Est-ce qu'il y a encore une fois le critère de milieu homogène qui est entré en ligne de compte pour ce CPE?

Le Président: M. le ministre de la Famille.

M. Tony Tomassi

M. Tomassi: Merci beaucoup, merci beaucoup, M. le Président. Et je voudrais répéter au député de Gouin... Hier, je lui ai posé...

Des voix: ...

Le Président: Un instant.

Une voix: ...

Le Président: Un instant. M. le leader, je ne vous ai pas...

Des voix: ...

Le Président: S'il vous plaît! À l'ordre, s'il vous plaît! À l'ordre, s'il vous plaît! M. le député de Vimont! Sur une question de règlement, M. le leader de l'opposition officielle.

M. Bédard: Article 35, article 2. La ministre de la langue française, qui ne répond pas sur le français, vient de traiter mon collègue de raciste parce qu'il a parlé d'une question qui traite sur les communautés culturelles. Est-ce qu'elle peut retirer ses propos... nous expliquer en quoi faire appel, faire mention de ces éléments-là est raciste? Est-ce qu'elle peut retirer ses propos?

Le Président: Sur la question de règlement, M. le leader du gouvernement.

M. Dupuis: Malheureusement, malheureusement, M. le Président, malheureusement, le leader de l'opposition officielle ne peut pas combler la faiblesse des questions par des questions de règlement.

Des voix: ...

M. Dupuis: La question avait...

Le Président: S'il vous plaît! S'il vous plaît! Le temps s'écoule rapidement, et je vous rappelle que les interpellations... Je vous invite, tout le monde, à écouter.

Des voix: ...

Le Président: S'il vous plaît! Les interpellations, même si elles ne sont pas entendues de mon fauteuil, ne doivent pas se tenir en cette Chambre. On voit là où ça nous conduit. La réponse par M. le ministre de la Famille.

M. Tomassi: M. le Président, alors, hier, j'ai posé...

Des voix: ...

Le Président: M. le leader de l'opposition officielle, question de règlement.

M. Bédard: M. le Président, pendant que le ministre s'applaudit, là, il y a des propos inacceptables qui ont été tenus. C'est des questions importantes, et la façon facile de s'en sortir, c'est la façon que la ministre a employée: traiter les gens de racistes, d'intolérants. Refuser de prendre des décisions, ça, c'est son choix. De ce côté-ci, on a décidé de poser les vraies questions. Ce que je veux savoir de la ministre...

Des voix: ...

Le Président: Un instant. S'il vous plaît! Je veux que nous vous entendions. S'il vous plaît, collègues, calmez-vous un peu.

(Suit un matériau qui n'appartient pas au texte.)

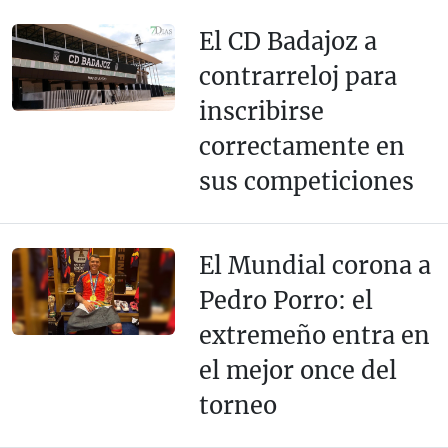
El CD Badajoz a
contrarreloj para
inscribirse
correctamente en
sus competiciones
El Mundial corona a
Pedro Porro: el
extremeño entra en
el mejor once del
torneo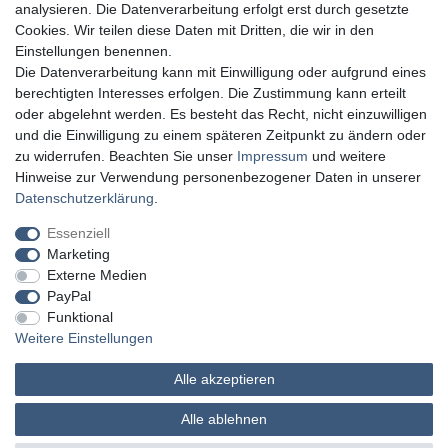
analysieren. Die Datenverarbeitung erfolgt erst durch gesetzte
Cookies. Wir teilen diese Daten mit Dritten, die wir in den
Einstellungen benennen.
Die Datenverarbeitung kann mit Einwilligung oder aufgrund eines
berechtigten Interesses erfolgen. Die Zustimmung kann erteilt
oder abgelehnt werden. Es besteht das Recht, nicht einzuwilligen
und die Einwilligung zu einem späteren Zeitpunkt zu ändern oder
zu widerrufen. Beachten Sie unser
Impressum
und weitere
Hinweise zur Verwendung personenbezogener Daten in unserer
Daten­schutz­erklärung
.
Essenziell
Marketing
Externe Medien
PayPal
Funktional
Weitere Einstellungen
Alle akzeptieren
MATHES Werkzeuge und Maschinen
Alle ablehnen
© Copyright 2026 | Alle Rechte vorbehalten.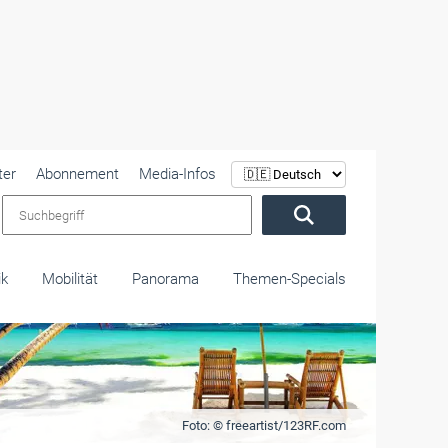
ter
Abonnement
Media-Infos
Suchbegriff
ik
Mobilität
Panorama
Themen-Specials
Foto: © freeartist/123RF.com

M. Bédard: Tous mes collègues ici ont entendu la ministre, qui ne répond pas aux questions sur le français, traiter mon collègue de raciste. Et je crois que vous êtes le gardien des droits des parlementaires de ce côté-ci de la Chambre. Je demande, et tous mes collègues sont offusqués, et ils ont raison, je demande que la ministre qui sait très bien... qui est rouge actuellement, qui doit avoir honte d'elle-même, au moins qu'elle retire ses propos.

Le Président: S'il vous plaît! Alors, j'ai bien entendu la question de règlement. S'il vous plaît! Je me permets de faire le point. Mme la ministre de l'Immigration... Je vous invite à éviter ce genre d'interpellation. La présidence ne peut entendre tout ce qui se dit sur le parquet quand vous vous interpellez de part et d'autre. Et, si ce terme-là avait été entendu, la présidence aurait exigé qu'il soit retiré.

Alors, en terminant, et la période des questions, je pense, est maintenant terminée sur cette question de règlement.

Des voix: ...

Le Président: En réponse, M. le ministre de la Famille, en réponse à la question posée.

M. Tomassi: Merci beaucoup, M. le Président. Hier, j'ai posé une question au député de Gouin. J'espère qu'il a parlé à sa chef de l'opposition. La quasi-totalité des CPE qui ont été identifiés, M. le Président, ont été octroyés par sa chef de l'opposition. Or, est-ce que, pour la chef de l'opposition, c'était un critère, l'allégeance religieuse?

Le Président: Alors, ceci met fin à la période des questions et réponses orales des députés.

La Vice-Présidente (Mme Houda-Pepin): Alors...

Des voix: ...

La Vice-Présidente (Mme Houda-Pepin): À l'ordre, s'il vous plaît! À l'ordre, s'il vous plaît!

Des voix: ...

Motions sans préavis

La Vice-Présidente (Mme Houda-Pepin): S'il vous plaît! Alors, comme il n'y a pas de votes reportés, nous sommes... nous allons maintenant passer à la rubrique des motions sans préavis.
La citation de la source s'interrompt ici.